Liking cljdoc? Tell your friends :D

Versioning: Branch Databases, Not Just Code

Status: Beta - API becoming stable. Please try it out and provide feedback at contact@datahike.io.

Datahike's versioning system brings git-like branching and merging to your database. Just as git lets you experiment with code changes in branches before merging, Datahike lets you branch entire databases, evolve them independently, and selectively merge changes back.

Why Branch Databases?

Structural sharing makes branching efficient. Unlike copying entire databases, Datahike branches share unchanged data through persistent data structures—the same principle that makes git fast. Creating a branch is nearly instantaneous regardless of database size, because only new or modified index nodes are written.

When you create a branch, you get:

  • Isolated evolution: Experiment without affecting production data
  • Selective merging: Choose exactly which changes to apply
  • Zero data duplication: Shared data exists only once in storage
  • Git-like semantics: Branch, commit, merge with familiar concepts

When to Use Branches vs.
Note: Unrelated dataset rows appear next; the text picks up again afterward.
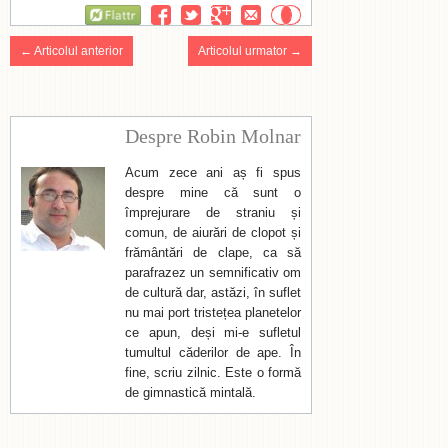
Flattr
← Articolul anterior
Articolul urmator →
Despre Robin Molnar
Acum zece ani aș fi spus
despre mine că sunt o
împrejurare de straniu și
comun, de aiurări de clopot și
frământări de clape, ca să
parafrazez un semnificativ om
de cultură dar, astăzi, în suflet
nu mai port tristețea planetelor
ce apun, deși mi-e sufletul
tumultul căderilor de ape. În
fine, scriu zilnic. Este o formă
de gimnastică mintală.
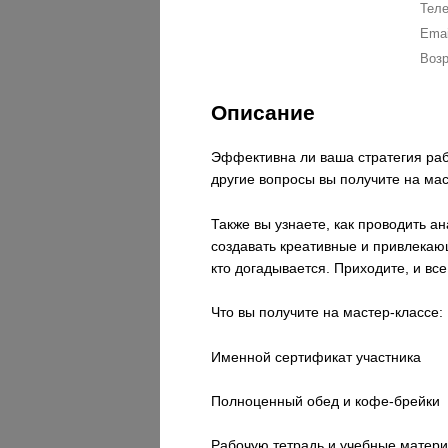
Тел
Emai
Возр
Описание
Эффективна ли ваша стратегия раб
другие вопросы вы получите на мас
Также вы узнаете, как проводить а
создавать креативные и привлекающ
кто догадывается.
Приходите, и все
Что вы получите на мастер-классе:
Именной сертификат участника
Полноценный обед и кофе-брейки
Рабочую тетрадь и учебные матер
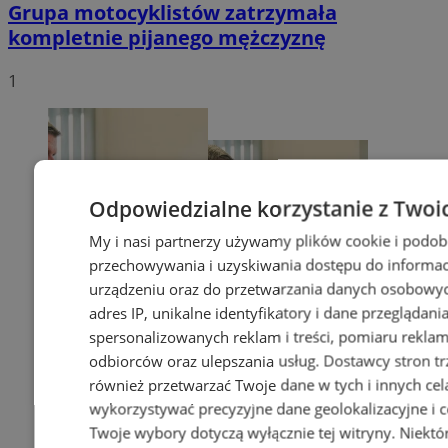
Grupa motocyklistów zatrzymała
kompletnie pijanego mężczyznę
1
Odpowiedzialne korzystanie z Twoi
My i nasi partnerzy używamy plików cookie i podob
przechowywania i uzyskiwania dostępu do informac
urządzeniu oraz do przetwarzania danych osobowych
adres IP, unikalne identyfikatory i dane przeglądani
spersonalizowanych reklam i treści, pomiaru reklam i
odbiorców oraz ulepszania usług.
Dostawcy stron tr
również przetwarzać Twoje dane w tych i innych cel
wykorzystywać precyzyjne dane geolokalizacyjne i c
Twoje wybory dotyczą wyłącznie tej witryny. Niekt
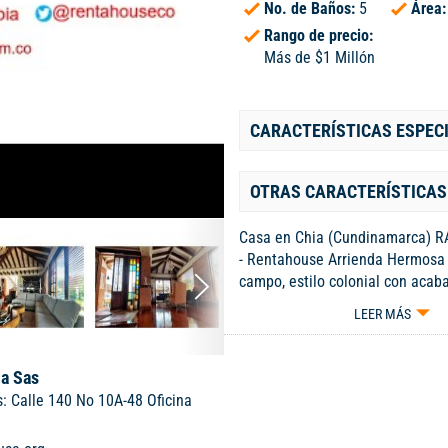
No. de Baños:
5
Área
Rango de precio:
Más de $1 Millón
CARACTERÍSTICAS ESPEC
OTRAS CARACTERÍSTICAS
Casa en Chia (Cundinamarca) R
- Rentahouse Arrienda Hermosa
campo, estilo colonial con acab
primera calidad y diseños unico
LEER MÁS
espacios soleados e iluminados 
jardines, techos altos, habitaci
privados, Habitacion principal e
a Sas
jacuzzi y turco, Bellos espacios a
: Calle 140 No 10A-48 Oficina
Bohio para BBQ, terraza, - 26-404
9868532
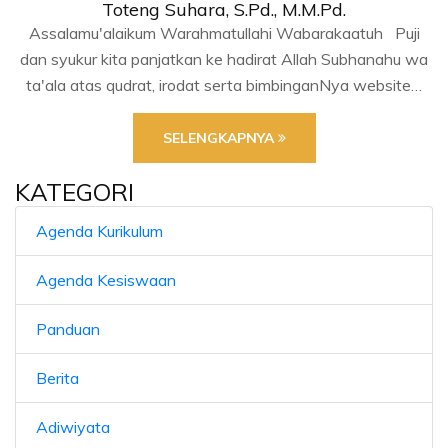
Toteng Suhara, S.Pd., M.M.Pd.
Assalamu'alaikum Warahmatullahi Wabarakaatuh Puji
dan syukur kita panjatkan ke hadirat Allah Subhanahu wa
ta'ala atas qudrat, irodat serta bimbinganNya website…
SELENGKAPNYA
KATEGORI
Agenda Kurikulum
Agenda Kesiswaan
Panduan
Berita
Adiwiyata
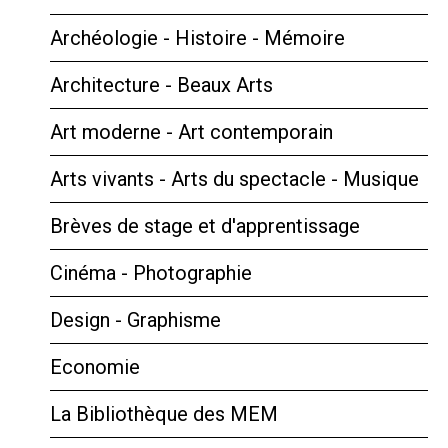
Archéologie - Histoire - Mémoire
Architecture - Beaux Arts
Art moderne - Art contemporain
Arts vivants - Arts du spectacle - Musique
Brèves de stage et d'apprentissage
Cinéma - Photographie
Design - Graphisme
Economie
La Bibliothèque des MEM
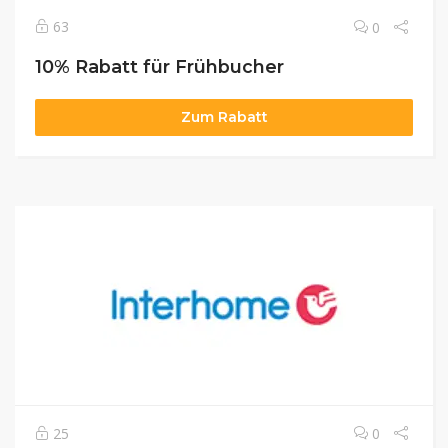
63
0
10% Rabatt für Frühbucher
Zum Rabatt
25
0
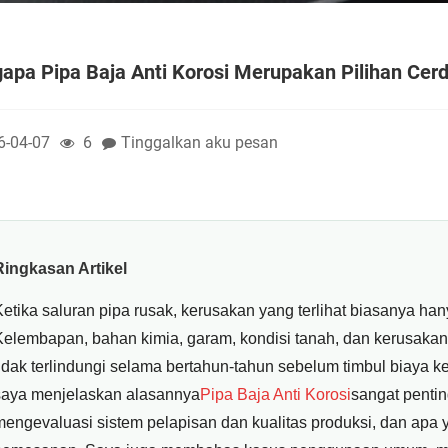
pa Pipa Baja Anti Korosi Merupakan Pilihan Cer
6-04-07
6
Tinggalkan aku pesan
Ringkasan Artikel
Ketika saluran pipa rusak, kerusakan yang terlihat biasanya han
Kelembapan, bahan kimia, garam, kondisi tanah, dan kerusakan
tidak terlindungi selama bertahun-tahun sebelum timbul biaya ke
saya menjelaskan alasannya
Pipa Baja Anti Korosi
sangat pentin
mengevaluasi sistem pelapisan dan kualitas produksi, dan apa 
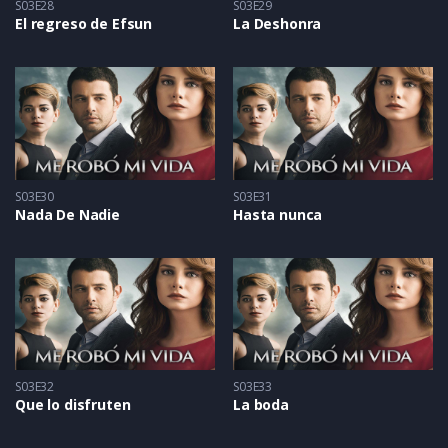
S03E28
S03E29
El regreso de Efsun
La Deshonra
S03E30
S03E31
Nada De Nadie
Hasta nunca
S03E32
S03E33
Que lo disfruten
La boda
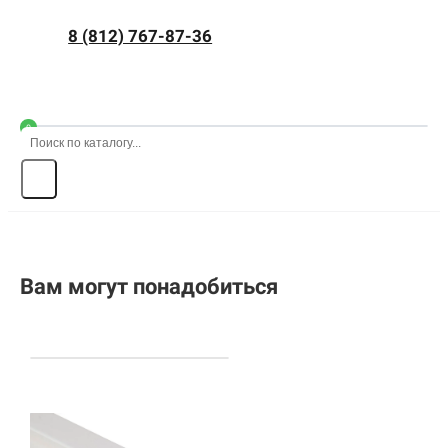
8 (812) 767-87-36
0
Вам могут понадобиться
Separate Databases

Use branches when:

  • Testing schema migrations before applying to production
  • Creating staging environments for data review and approval
  • Running what-if analyses or experiments
  • Collaborative editing where changes need review before merging
  • You need to evolve a single logical dataset through different paths

Use separate databases when:

  • Data is logically independent (different customers, different projects)
  • You want complete isolation with no shared storage
  • Combining data from multiple sources (data federation)
  • Scaling reads across completely separate datasets

How Branches Work with Distributed Index Space

Branches are implemented as different root pointers in the same storage backend. Each branch name (:db, :staging, :experimental) points to a different commit, but all branches share the underlying persistent indices.

This means:

  • Multiple readers can access different branches simultaneously via DIS
  • No coordination needed between readers on different branches
  • Branches can be accessed from any process with storage access
  • Each branch maintains its own transaction history

Relationship to Time-Travel Queries

Datahike provides two complementary ways to work with history:

Versioning (branches):

  • Creates durable, named snapshots that evolve independently
  • Allows merging changes between snapshots
  • Permanent until explicitly deleted
  • Use for: experiments, staging, alternative versions

Time-travel queries (as-of, history, since):

  • Views past states of a single branch
  • Read-only access to transaction history
  • Automatic if :keep-history? true
  • Use for: auditing, debugging, temporal queries

Both rely on the same persistent data structures, but serve different purposes.

API Overview

The versioning API provides the following operations:

  • branch! - Create a new branch from an existing branch
  • merge! - Merge changes from one or more branches
  • force-branch! - Create a branch from any in-memory DB value
  • delete-branch! - Remove a branch
  • branch-history - View commit history for a branch
  • commit-as-db - Load a specific commit as a DB value
  • branch-as-db - Load the current state of a branch
  • parent-commit-ids - Get parent commits (for merge commits)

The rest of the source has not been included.